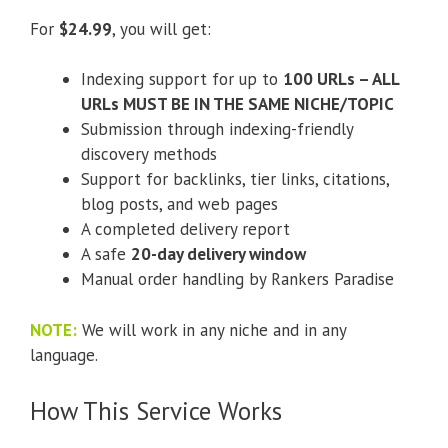
For
$24.99
, you will get:
Indexing support for up to
100 URLs – ALL
URLs MUST BE IN THE SAME NICHE/TOPIC
Submission through indexing-friendly
discovery methods
Support for backlinks, tier links, citations,
blog posts, and web pages
A completed delivery report
A safe
20-day delivery window
Manual order handling by Rankers Paradise
NOTE:
We will work in any niche and in any
language.
How This Service Works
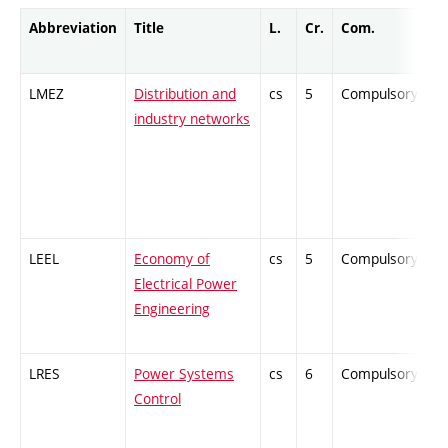
Abbreviation
Title
L.
Cr.
Com.
Pr
LMEZ
Distribution and
cs
5
Compulsory
-
industry networks
LEEL
Economy of
cs
5
Compulsory
-
Electrical Power
Engineering
LRES
Power Systems
cs
6
Compulsory
-
Control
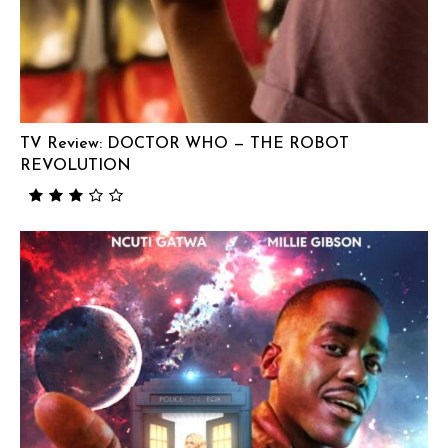
TV Review: DOCTOR WHO — THE ROBOT
REVOLUTION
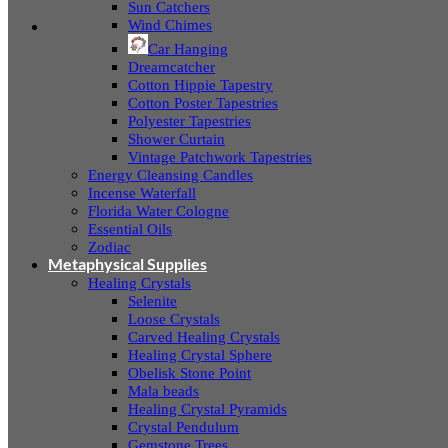
Sun Catchers
Wind Chimes
Car Hanging
Dreamcatcher
Cotton Hippie Tapestry
Cotton Poster Tapestries
Polyester Tapestries
Shower Curtain
Vintage Patchwork Tapestries
Energy Cleansing Candles
Incense Waterfall
Florida Water Cologne
Essential Oils
Zodiac
Metaphysical Supplies
Healing Crystals
Selenite
Loose Crystals
Carved Healing Crystals
Healing Crystal Sphere
Obelisk Stone Point
Mala beads
Healing Crystal Pyramids
Crystal Pendulum
Gemstone Trees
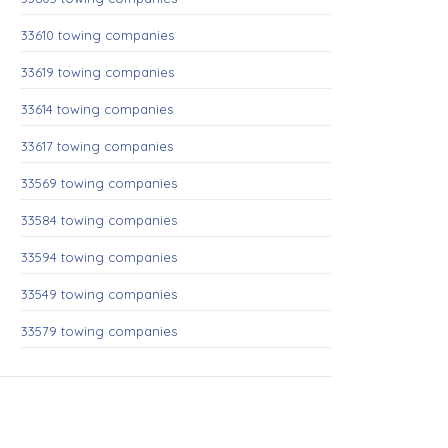
33610 towing companies
33619 towing companies
33614 towing companies
33617 towing companies
33569 towing companies
33584 towing companies
33594 towing companies
33549 towing companies
33579 towing companies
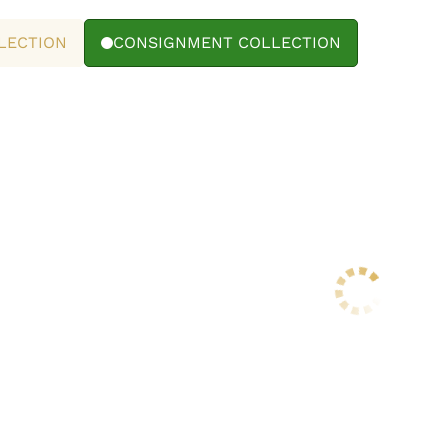
LECTION
CONSIGNMENT COLLECTION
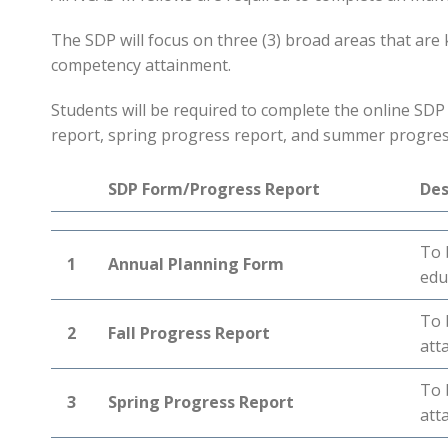
The SDP will focus on three (3) broad areas that ar
competency attainment.
Students will be required to complete the online SDP f
report, spring progress report, and summer progres
SDP Form/Progress Report
Des
To 
1
Annual Planning Form
edu
To 
2
Fall Progress Report
att
To 
3
Spring Progress Report
att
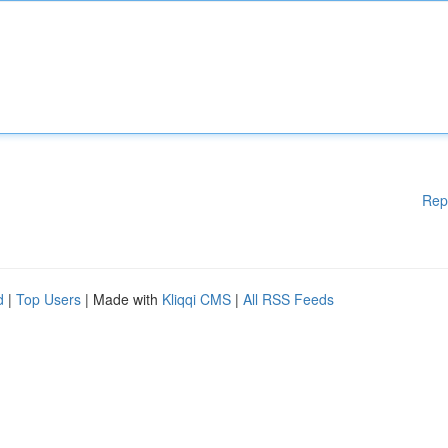
Rep
d
|
Top Users
| Made with
Kliqqi CMS
|
All RSS Feeds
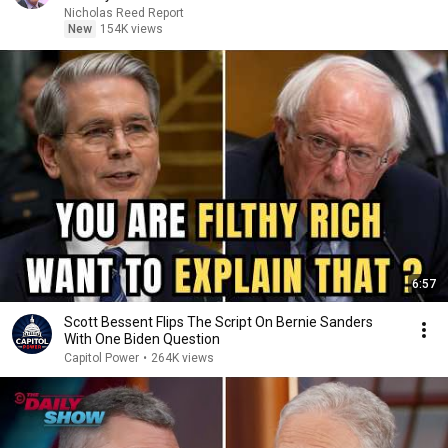
Nicholas Reed Report
New
154K views
6:57
Scott Bessent Flips The Script On Bernie Sanders
With One Biden Question
Capitol Power
•
264K views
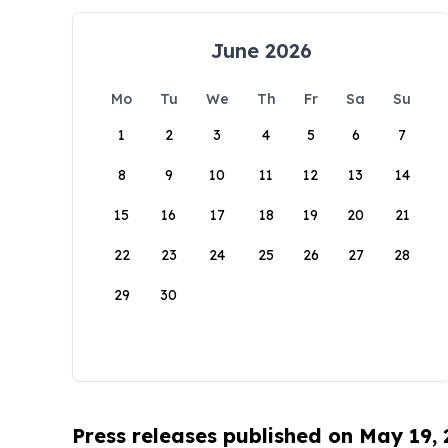
June 2026
Mo
Tu
We
Th
Fr
Sa
Su
1
2
3
4
5
6
7
8
9
10
11
12
13
14
15
16
17
18
19
20
21
22
23
24
25
26
27
28
29
30
Press releases published on May 19,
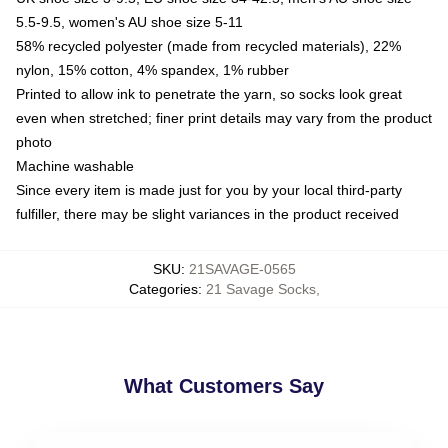
5.5-9.5, women's AU shoe size 5-11
58% recycled polyester (made from recycled materials), 22%
nylon, 15% cotton, 4% spandex, 1% rubber
Printed to allow ink to penetrate the yarn, so socks look great
even when stretched; finer print details may vary from the product
photo
Machine washable
Since every item is made just for you by your local third-party
fulfiller, there may be slight variances in the product received
SKU
:
21SAVAGE-0565
Categories
:
21 Savage Socks
,
What Customers Say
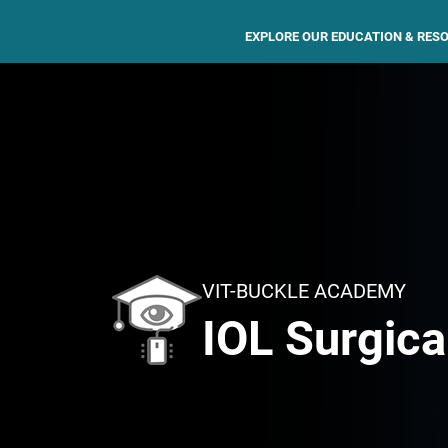
EXPLORE OUR EDUCATION & RES
VIT-BUCKLE ACADEMY
IOL Surgica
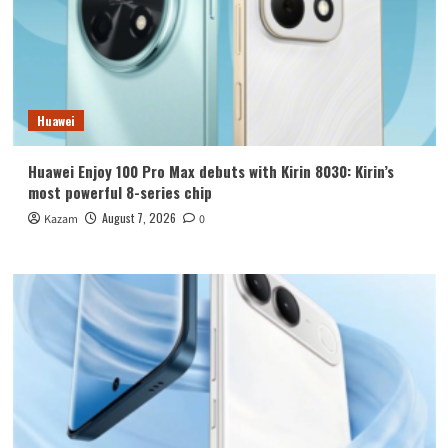
Huawei
Huawei Enjoy 100 Pro Max debuts with Kirin 8030: Kirin’s
most powerful 8-series chip
August 7, 2026
Kazam
0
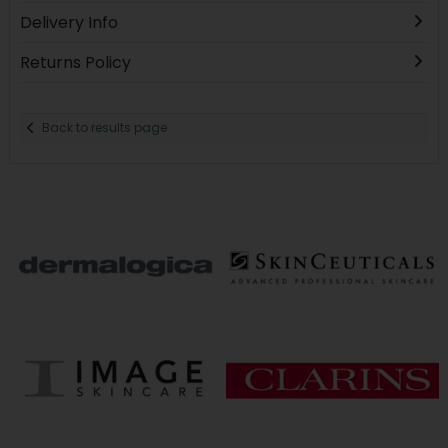
Delivery Info
Returns Policy
Back to results page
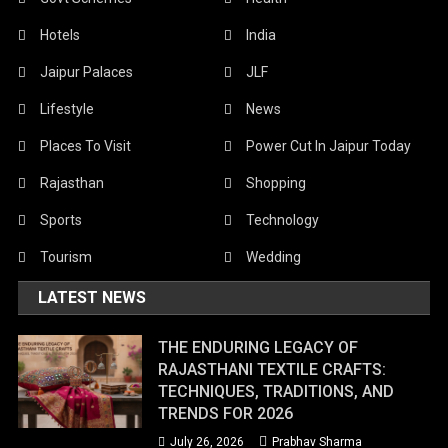
Hotels
India
Jaipur Palaces
JLF
Lifestyle
News
Places To Visit
Power Cut In Jaipur Today
Rajasthan
Shopping
Sports
Technology
Tourism
Wedding
LATEST NEWS
THE ENDURING LEGACY OF
RAJASTHANI TEXTILE CRAFTS:
TECHNIQUES, TRADITIONS, AND
TRENDS FOR 2026
July 26, 2026
Prabhav Sharma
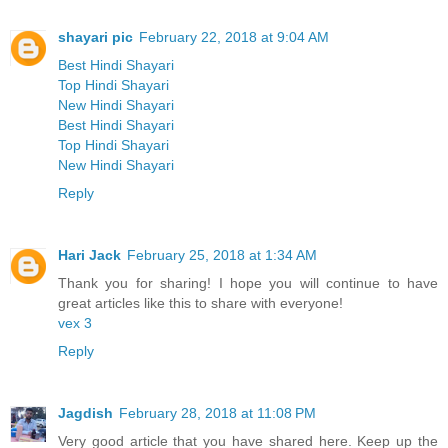
shayari pic
February 22, 2018 at 9:04 AM
Best Hindi Shayari
Top Hindi Shayari
New Hindi Shayari
Best Hindi Shayari
Top Hindi Shayari
New Hindi Shayari
Reply
Hari Jack
February 25, 2018 at 1:34 AM
Thank you for sharing! I hope you will continue to have
great articles like this to share with everyone!
vex 3
Reply
Jagdish
February 28, 2018 at 11:08 PM
Very good article that you have shared here. Keep up the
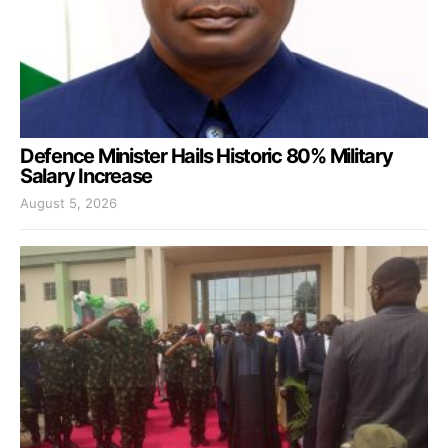
Defence Minister Hails Historic 80% Military
Salary Increase
August 5, 2026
● ● ● ● ●
**Assignment:** Return all lines from the data that include the string "Healing".

**Exercise response:**
Healing Crystals
Carved Healing Crystals
Healing Crystal Sphere
Healing Crystal Pyramids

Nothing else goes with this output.